I’m not sure if there has ever been a time in retail history when industry thinking and social trend have been more obviously headed in different directions. Retail industry thinking is dominated by cheap price as the dominant attribute and ‘profit through volume’ as the underpinning. Social trend – fueled by new technology enabling 24/7 access to the world and total transparency – is heading in the direction of expression of self, a thirst for turn-on (right here, right now), 24/7 access to the world and a level of transparency never seen before.
Don’t get me wrong, profit through volume (The Wal-Mart philosophy) is a very powerful business model. For one or two players in each market segment. That player will inevitably own cheap price, the lowest cost of doing business, the lowest margins and the highest volume. They become the 40 tonne gorilla. Competing with a 40 tonne gorilla on their terms is not a strategy with a high likelihood of success.
Today in Australian retail we see margins in steep decline and volumes up but not enough to offset the margin decline. We over-expand business models to breaking point chasing a level of volume increases that doesn’t exist in a relatively static, mature population. As a result more and more retailers are getting into difficulty trying to discount their way out of the hole. In order to survive they radically reduce their cost base.
Some years ago I bought one of the first plasma televisions released. It was forty two inches, pretty basic television functionality and cost AUD$6,200. Just before Christmas I bought the latest fifty five inch HD plasma, with all the bells and whistles for AUD$1,200. Now I know the Australian dollar is stronger than it was when I bought the first TV, but there is no way that increased sales volumes can offset that level of price decline – in any category.
Shoppers are re-drawing the lines of what they see as commodities (must have needs that are almost grudge purchase essentials) and turn-ons (that are about experiential reward first and how the hell I’m going to pay for it a distant second).
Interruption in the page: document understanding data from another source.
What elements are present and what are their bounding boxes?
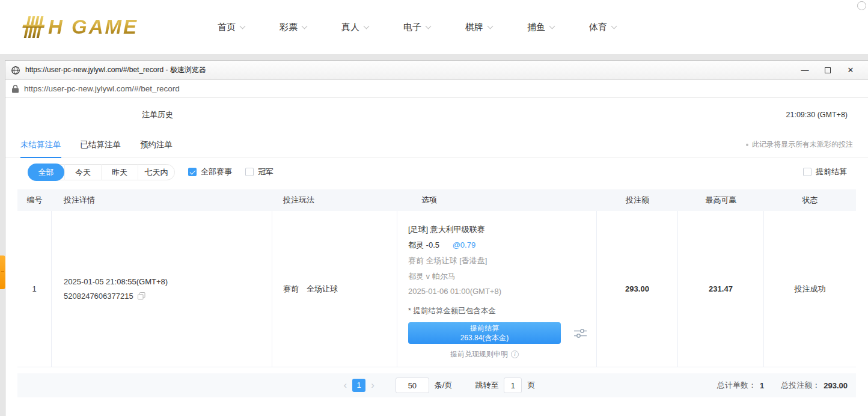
lock-icon bbox=[12, 85, 19, 93]
chevron-down-icon bbox=[364, 23, 370, 29]
next-page-button[interactable]: › bbox=[365, 379, 380, 391]
globe-icon bbox=[11, 66, 20, 75]
nav-item-slots[interactable]: 电子 bbox=[403, 22, 465, 33]
help-corner-icon[interactable] bbox=[857, 1, 866, 10]
total-count-label: 总计单数： bbox=[717, 380, 756, 391]
nav-item-label: 彩票 bbox=[280, 22, 298, 33]
total-count-value: 1 bbox=[760, 381, 764, 390]
nav-item-home[interactable]: 首页 bbox=[218, 22, 280, 33]
cashout-button[interactable]: 提前结算 263.84(含本金) bbox=[408, 322, 561, 344]
selection-match: 都灵 v 帕尔马 bbox=[408, 271, 588, 282]
tab-settled[interactable]: 已结算注单 bbox=[81, 132, 121, 158]
bet-amount-cell: 293.00 bbox=[597, 211, 678, 367]
jump-to-label: 跳转至 bbox=[475, 380, 498, 391]
nav-item-label: 体育 bbox=[589, 22, 607, 33]
table-header-row: 编号 投注详情 投注玩法 选项 投注额 最高可赢 状态 bbox=[17, 189, 856, 211]
server-clock: 21:09:30 (GMT+8) bbox=[786, 111, 848, 119]
bullet-dot-icon bbox=[746, 144, 748, 146]
bet-detail-cell: 2025-01-05 21:08:55(GMT+8) 5208247606377… bbox=[52, 211, 272, 367]
nav-item-fishing[interactable]: 捕鱼 bbox=[527, 22, 589, 33]
bet-id-line: 5208247606377215 bbox=[64, 292, 272, 301]
date-filter-all[interactable]: 全部 bbox=[28, 164, 64, 181]
minimize-button[interactable]: — bbox=[793, 61, 816, 79]
col-header-no: 编号 bbox=[17, 195, 52, 206]
logo-text: H GAME bbox=[48, 16, 138, 38]
selection-match-time: 2025-01-06 01:00(GMT+8) bbox=[408, 287, 588, 296]
col-header-amount: 投注额 bbox=[597, 195, 678, 206]
browser-addressbar[interactable]: https://user-pc-new.jylywl.com/#/bet_rec… bbox=[5, 80, 868, 98]
window-title: https://user-pc-new.jylywl.com/#/bet_rec… bbox=[25, 65, 793, 75]
seg-label: 昨天 bbox=[112, 168, 127, 177]
close-button[interactable]: ✕ bbox=[839, 61, 862, 79]
table-row: 1 2025-01-05 21:08:55(GMT+8) 52082476063… bbox=[17, 211, 856, 367]
all-events-checkbox[interactable]: 全部赛事 bbox=[188, 167, 232, 177]
col-header-selection: 选项 bbox=[397, 195, 597, 206]
tab-unsettled[interactable]: 未结算注单 bbox=[20, 132, 61, 158]
checkbox-unchecked-icon bbox=[803, 168, 811, 176]
champion-checkbox[interactable]: 冠军 bbox=[245, 167, 274, 177]
maximize-button[interactable] bbox=[816, 61, 839, 79]
rules-link-text: 提前兑现规则申明 bbox=[450, 349, 508, 359]
col-header-maxwin: 最高可赢 bbox=[678, 195, 764, 206]
chevron-down-icon bbox=[426, 23, 432, 29]
cashout-settings-icon[interactable] bbox=[574, 328, 587, 338]
checkbox-label: 提前结算 bbox=[816, 167, 847, 177]
prev-page-button[interactable]: ‹ bbox=[338, 379, 353, 391]
nav-item-label: 棋牌 bbox=[465, 22, 483, 33]
checkbox-unchecked-icon bbox=[245, 168, 254, 176]
selection-league: [足球] 意大利甲级联赛 bbox=[408, 224, 588, 235]
browser-titlebar[interactable]: https://user-pc-new.jylywl.com/#/bet_rec… bbox=[5, 61, 868, 80]
tab-reserved[interactable]: 预约注单 bbox=[140, 132, 173, 158]
floating-side-tab[interactable] bbox=[0, 255, 5, 289]
totals: 总计单数： 1 总投注额： 293.00 bbox=[717, 380, 848, 391]
bet-play-cell: 赛前 全场让球 bbox=[272, 211, 397, 367]
screen: H GAME 首页 彩票 真人 电子 棋牌 捕鱼 体育 bbox=[0, 0, 868, 416]
bet-no-cell: 1 bbox=[17, 211, 52, 367]
col-header-play: 投注玩法 bbox=[272, 195, 397, 206]
nav-item-label: 捕鱼 bbox=[527, 22, 545, 33]
chevron-down-icon bbox=[302, 23, 308, 29]
early-settle-checkbox[interactable]: 提前结算 bbox=[803, 167, 847, 177]
tab-label: 已结算注单 bbox=[81, 139, 121, 150]
page-number-button[interactable]: 1 bbox=[352, 379, 365, 392]
url-text: https://user-pc-new.jylywl.com/#/bet_rec… bbox=[24, 84, 180, 93]
site-logo[interactable]: H GAME bbox=[13, 14, 194, 40]
page-title: 注单历史 bbox=[142, 109, 173, 120]
jump-page-input[interactable] bbox=[504, 378, 522, 393]
date-range-segment: 全部 今天 昨天 七天内 bbox=[28, 164, 175, 180]
bet-selection-cell: [足球] 意大利甲级联赛 都灵 -0.5 @0.79 赛前 全场让球 [香港盘]… bbox=[397, 211, 597, 367]
nav-item-live[interactable]: 真人 bbox=[341, 22, 403, 33]
table-footer: ‹ 1 › 条/页 跳转至 页 总计单数： 1 总投注额： 293.00 bbox=[17, 373, 856, 397]
total-amount-label: 总投注额： bbox=[781, 380, 820, 391]
date-filter-yesterday[interactable]: 昨天 bbox=[101, 164, 138, 180]
tab-label: 预约注单 bbox=[140, 139, 173, 150]
col-header-detail: 投注详情 bbox=[52, 195, 272, 206]
page-size-input[interactable] bbox=[396, 378, 429, 393]
total-amount-value: 293.00 bbox=[824, 381, 848, 390]
bet-status-cell: 投注成功 bbox=[764, 211, 856, 367]
nav-item-lottery[interactable]: 彩票 bbox=[280, 22, 341, 33]
tab-label: 未结算注单 bbox=[20, 139, 61, 150]
page-unit-label: 页 bbox=[527, 380, 535, 391]
chevron-down-icon bbox=[240, 23, 246, 29]
seg-label: 今天 bbox=[75, 168, 91, 177]
bet-id: 5208247606377215 bbox=[64, 292, 133, 301]
date-filter-7days[interactable]: 七天内 bbox=[138, 164, 174, 180]
main-nav: 首页 彩票 真人 电子 棋牌 捕鱼 体育 bbox=[218, 22, 651, 33]
cashout-rules-link[interactable]: 提前兑现规则申明 i bbox=[408, 349, 561, 359]
date-filter-today[interactable]: 今天 bbox=[64, 164, 101, 180]
col-header-status: 状态 bbox=[764, 195, 856, 206]
info-icon: i bbox=[511, 350, 519, 358]
browser-window: https://user-pc-new.jylywl.com/#/bet_rec… bbox=[5, 60, 868, 416]
cashout-note: * 提前结算金额已包含本金 bbox=[408, 306, 588, 316]
nav-item-cards[interactable]: 棋牌 bbox=[465, 22, 527, 33]
bet-time: 2025-01-05 21:08:55(GMT+8) bbox=[64, 277, 272, 286]
checkbox-checked-icon bbox=[188, 168, 197, 176]
copy-icon[interactable] bbox=[138, 292, 145, 300]
nav-item-sports[interactable]: 体育 bbox=[589, 22, 651, 33]
selection-odds: @0.79 bbox=[453, 240, 476, 249]
filter-row: 全部 今天 昨天 七天内 全部赛事 冠军 提前结算 bbox=[5, 158, 868, 186]
cashout-button-title: 提前结算 bbox=[470, 323, 499, 333]
window-controls: — ✕ bbox=[793, 61, 862, 79]
cashout-button-amount: 263.84(含本金) bbox=[460, 333, 509, 343]
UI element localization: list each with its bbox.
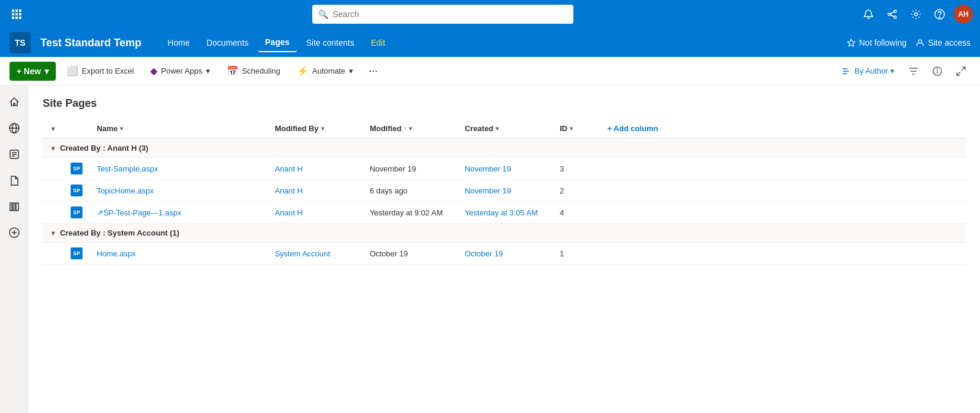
more-actions-button[interactable]: ···: [364, 62, 383, 81]
waffle-icon[interactable]: [7, 5, 26, 24]
row-extra: [600, 243, 966, 265]
search-icon: 🔍: [318, 9, 328, 19]
toolbar-right: By Author ▾: [838, 62, 971, 81]
header-modified-label: Modified: [370, 124, 401, 133]
table-row[interactable]: SP Test-Sample.aspx Anant H November 19 …: [43, 158, 966, 180]
sidebar-home-icon[interactable]: [2, 90, 26, 114]
automate-button[interactable]: ⚡ Automate ▾: [291, 62, 359, 81]
sidebar-add-icon[interactable]: [2, 221, 26, 244]
row-checkbox[interactable]: [43, 243, 64, 265]
row-created-link[interactable]: Yesterday at 3:05 AM: [465, 208, 538, 217]
user-avatar[interactable]: AH: [954, 5, 973, 24]
header-name[interactable]: Name ▾: [90, 119, 268, 138]
table-group-row[interactable]: ▼ Created By : System Account (1): [43, 224, 966, 243]
more-icon: ···: [369, 65, 378, 77]
help-icon[interactable]: [930, 5, 949, 24]
table-header-row: ▼ Name ▾ Modified By ▾: [43, 119, 966, 138]
scheduling-button[interactable]: 📅 Scheduling: [221, 62, 286, 81]
share-icon[interactable]: [883, 5, 902, 24]
header-modified-by-sort-icon: ▾: [321, 125, 324, 132]
row-id: 3: [553, 158, 600, 180]
nav-home[interactable]: Home: [160, 33, 196, 52]
nav-edit[interactable]: Edit: [364, 33, 392, 52]
not-following-button[interactable]: Not following: [847, 38, 906, 47]
export-to-excel-button[interactable]: ⬜ Export to Excel: [61, 62, 139, 81]
by-author-chevron-icon: ▾: [890, 66, 895, 75]
row-created-link[interactable]: November 19: [465, 164, 511, 173]
info-button[interactable]: [928, 62, 947, 81]
site-header-right: Not following Site access: [847, 38, 971, 47]
header-id-sort-icon: ▾: [570, 125, 573, 132]
row-name-link[interactable]: Test-Sample.aspx: [97, 164, 158, 173]
row-name[interactable]: TopicHome.aspx: [90, 180, 268, 202]
row-created-link[interactable]: November 19: [465, 186, 511, 195]
scheduling-label: Scheduling: [242, 66, 280, 75]
table-row[interactable]: SP Home.aspx System Account October 19 O…: [43, 243, 966, 265]
svg-rect-1: [15, 9, 18, 12]
row-checkbox[interactable]: [43, 202, 64, 224]
group-label: Created By : System Account (1): [60, 228, 179, 237]
svg-marker-17: [848, 39, 855, 46]
power-apps-button[interactable]: ◆ Power Apps ▾: [144, 62, 215, 81]
row-name-link[interactable]: TopicHome.aspx: [97, 186, 154, 195]
search-input[interactable]: [333, 9, 567, 19]
row-checkbox[interactable]: [43, 158, 64, 180]
row-created: October 19: [458, 243, 553, 265]
header-id[interactable]: ID ▾: [553, 119, 600, 138]
not-following-label: Not following: [859, 38, 906, 47]
svg-rect-4: [15, 13, 18, 15]
svg-rect-3: [12, 13, 14, 15]
svg-rect-34: [10, 203, 12, 211]
header-modified[interactable]: Modified ↑ ▾: [363, 119, 458, 138]
site-access-label: Site access: [928, 38, 971, 47]
sidebar-globe-icon[interactable]: [2, 116, 26, 140]
header-checkbox-col: ▼: [43, 119, 64, 138]
nav-pages[interactable]: Pages: [258, 33, 297, 52]
filter-button[interactable]: [904, 62, 923, 81]
site-access-button[interactable]: Site access: [916, 38, 971, 47]
new-button[interactable]: + New ▾: [9, 62, 56, 81]
row-name[interactable]: Home.aspx: [90, 243, 268, 265]
row-modified-by-link[interactable]: Anant H: [275, 208, 303, 217]
row-created-link[interactable]: October 19: [465, 249, 503, 258]
excel-icon: ⬜: [66, 65, 78, 77]
sidebar-feed-icon[interactable]: [2, 142, 26, 166]
settings-icon[interactable]: [906, 5, 925, 24]
by-author-button[interactable]: By Author ▾: [838, 64, 899, 78]
left-sidebar: [0, 85, 28, 413]
nav-site-contents[interactable]: Site contents: [299, 33, 361, 52]
table-row[interactable]: SP TopicHome.aspx Anant H 6 days ago Nov…: [43, 180, 966, 202]
row-modified-by-link[interactable]: System Account: [275, 249, 330, 258]
fullscreen-button[interactable]: [952, 62, 971, 81]
svg-rect-5: [19, 13, 21, 15]
header-add-column[interactable]: + Add column: [600, 119, 966, 138]
table-row[interactable]: SP ↗SP-Test-Page---1.aspx Anant H Yester…: [43, 202, 966, 224]
sidebar-pages-icon[interactable]: [2, 169, 26, 192]
row-modified: October 19: [363, 243, 458, 265]
header-modified-by[interactable]: Modified By ▾: [268, 119, 363, 138]
table-group-row[interactable]: ▼ Created By : Anant H (3): [43, 138, 966, 158]
row-extra: [600, 158, 966, 180]
row-name[interactable]: Test-Sample.aspx: [90, 158, 268, 180]
row-name[interactable]: ↗SP-Test-Page---1.aspx: [90, 202, 268, 224]
row-name-link[interactable]: ↗SP-Test-Page---1.aspx: [97, 208, 182, 217]
row-name-link[interactable]: Home.aspx: [97, 249, 136, 258]
sidebar-library-icon[interactable]: [2, 195, 26, 218]
top-navigation-bar: 🔍 AH: [0, 0, 980, 28]
pages-table: ▼ Name ▾ Modified By ▾: [43, 119, 966, 265]
row-checkbox[interactable]: [43, 180, 64, 202]
row-modified-by-link[interactable]: Anant H: [275, 186, 303, 195]
row-modified-by-link[interactable]: Anant H: [275, 164, 303, 173]
header-created[interactable]: Created ▾: [458, 119, 553, 138]
svg-rect-35: [13, 203, 15, 211]
svg-rect-7: [15, 17, 18, 19]
nav-documents[interactable]: Documents: [199, 33, 256, 52]
header-created-sort-icon: ▾: [496, 125, 499, 132]
powerapps-chevron-icon: ▾: [206, 66, 210, 75]
export-label: Export to Excel: [82, 66, 134, 75]
header-file-type-col: [64, 119, 90, 138]
row-created: Yesterday at 3:05 AM: [458, 202, 553, 224]
header-name-label: Name: [97, 124, 118, 133]
svg-line-12: [890, 12, 894, 14]
notification-icon[interactable]: [859, 5, 878, 24]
They are using the technology at their disposal to educate themselves about where they can buy commodities the cheapest and what the latest turn-ons are and where they can access them. In a world that is constantly looking for stimulation, dumbing down your retail business to sustain cheap price will more often than not destroy or distract from the source of competitive advantage that is the basis of your future.
Cheapest price is the most transparent and easily benchmarked attribute in today’s shopping context. And it will only get worse as more and more apps and technology solutions deliver instant price interrogation, group buy negotiation, access to grey market options and cross-border purchases. In the cheapest price world – where you don’t just have to be cheapest locally but globally – a transactional customer experience that has been stripped out due to cost cutting provides no defence.
Retail must re-embrace controlled inflation as our friend and re-discover the ability to sell customers up to the next price increase with added features and benefits. To make that work though, we need to deliver stimulating shopping experiences to shoppers who love shopping.